18296202. MULTIMODAL DISENTANGLEMENT FOR GENERATING VIRTUAL HUMAN AVATARS simplified abstract (Samsung Electronics Co., Ltd.)

From WikiPatents
Jump to navigation Jump to search

MULTIMODAL DISENTANGLEMENT FOR GENERATING VIRTUAL HUMAN AVATARS

Organization Name

Samsung Electronics Co., Ltd.

Inventor(s)

Siddarth Ravichandran of Santa Clara CA (US)

Dimitar Petkov Dinev of Sunnyvale CA (US)

Ondrej Texler of San Jose CA (US)

Ankur Gupta of San Jose CA (US)

Janvi Chetan Palan of Santa Clara CA (US)

Hyun Jae Kang of Mountain View CA (US)

Anthony Sylvain Jean-Yves Liot of San Jose CA (US)
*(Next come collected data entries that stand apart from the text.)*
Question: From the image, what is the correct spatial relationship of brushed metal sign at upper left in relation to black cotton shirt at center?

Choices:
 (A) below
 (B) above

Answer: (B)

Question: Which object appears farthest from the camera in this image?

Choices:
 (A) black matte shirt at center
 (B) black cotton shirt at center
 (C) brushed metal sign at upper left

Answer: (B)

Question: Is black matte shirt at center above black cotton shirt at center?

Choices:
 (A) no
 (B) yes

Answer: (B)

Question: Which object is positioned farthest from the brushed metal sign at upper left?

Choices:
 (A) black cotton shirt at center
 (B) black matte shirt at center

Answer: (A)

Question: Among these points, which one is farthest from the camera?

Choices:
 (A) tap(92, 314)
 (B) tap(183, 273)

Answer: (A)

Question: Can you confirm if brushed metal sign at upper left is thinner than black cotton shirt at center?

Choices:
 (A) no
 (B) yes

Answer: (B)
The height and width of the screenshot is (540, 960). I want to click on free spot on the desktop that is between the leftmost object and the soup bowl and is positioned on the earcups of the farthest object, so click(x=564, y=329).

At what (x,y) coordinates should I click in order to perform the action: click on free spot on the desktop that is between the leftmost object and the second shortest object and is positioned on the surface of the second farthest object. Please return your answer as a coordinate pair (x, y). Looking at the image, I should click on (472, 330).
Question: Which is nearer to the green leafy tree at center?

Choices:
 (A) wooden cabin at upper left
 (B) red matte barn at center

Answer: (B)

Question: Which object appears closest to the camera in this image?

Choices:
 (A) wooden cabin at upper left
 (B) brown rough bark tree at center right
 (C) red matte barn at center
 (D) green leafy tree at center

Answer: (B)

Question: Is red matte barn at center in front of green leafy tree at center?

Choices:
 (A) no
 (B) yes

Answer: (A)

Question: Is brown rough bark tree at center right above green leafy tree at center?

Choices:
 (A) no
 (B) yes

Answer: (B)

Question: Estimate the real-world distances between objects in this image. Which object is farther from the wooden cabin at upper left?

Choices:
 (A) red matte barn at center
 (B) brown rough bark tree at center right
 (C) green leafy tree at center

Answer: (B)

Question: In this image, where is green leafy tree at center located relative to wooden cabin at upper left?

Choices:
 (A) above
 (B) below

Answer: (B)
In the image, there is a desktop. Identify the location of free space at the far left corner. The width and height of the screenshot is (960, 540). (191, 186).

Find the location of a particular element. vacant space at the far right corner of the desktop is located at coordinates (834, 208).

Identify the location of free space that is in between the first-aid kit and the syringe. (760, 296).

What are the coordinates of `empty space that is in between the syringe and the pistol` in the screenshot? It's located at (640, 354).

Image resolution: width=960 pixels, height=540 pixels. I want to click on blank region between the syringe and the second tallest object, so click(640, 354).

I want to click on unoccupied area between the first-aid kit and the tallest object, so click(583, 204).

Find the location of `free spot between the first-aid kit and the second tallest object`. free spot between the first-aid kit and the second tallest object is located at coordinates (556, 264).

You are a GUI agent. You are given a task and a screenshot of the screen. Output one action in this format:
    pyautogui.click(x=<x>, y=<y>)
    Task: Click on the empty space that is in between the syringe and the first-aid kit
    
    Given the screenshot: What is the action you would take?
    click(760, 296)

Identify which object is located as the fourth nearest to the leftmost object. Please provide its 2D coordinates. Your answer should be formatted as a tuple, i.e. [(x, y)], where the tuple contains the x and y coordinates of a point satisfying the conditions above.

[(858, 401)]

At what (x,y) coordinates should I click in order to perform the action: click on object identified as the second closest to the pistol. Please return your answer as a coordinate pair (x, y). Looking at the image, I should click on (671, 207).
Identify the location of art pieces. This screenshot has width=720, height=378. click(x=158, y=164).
Sajid Sadi of San Jose CA (US)

MULTIMODAL DISENTANGLEMENT FOR GENERATING VIRTUAL HUMAN AVATARS - A simplified explanation of the abstract

This abstract first appeared for US patent application 18296202 titled 'MULTIMODAL DISENTANGLEMENT FOR GENERATING VIRTUAL HUMAN AVATARS

Simplified Explanation

The abstract of this patent application describes a method for multimodal disentanglement, specifically generating silhouette images of a human face and using them to train a machine learning model. The trained model can then generate synthetic images of the human face, which are used to train a multimodal rendering network. The rendering network is trained to generate a voice-animated digital human by minimizing differences between the synthetic images and the images it generates.

  • The patent application proposes a method for generating silhouette images of a human face and using them to train a machine learning model.
  • The trained machine learning model can generate synthetic images of the human face.
  • The synthetic images are then used to train a multimodal rendering network.
  • The rendering network is trained to generate a voice-animated digital human.
  • The training of the rendering network involves minimizing differences between the synthetic images and the images it generates.

Potential applications of this technology:

  • Creation of voice-animated digital humans for virtual assistants, video games, or virtual reality experiences.
  • Facial animation in movies or animated films.
  • Virtual avatars for online communication platforms or social media.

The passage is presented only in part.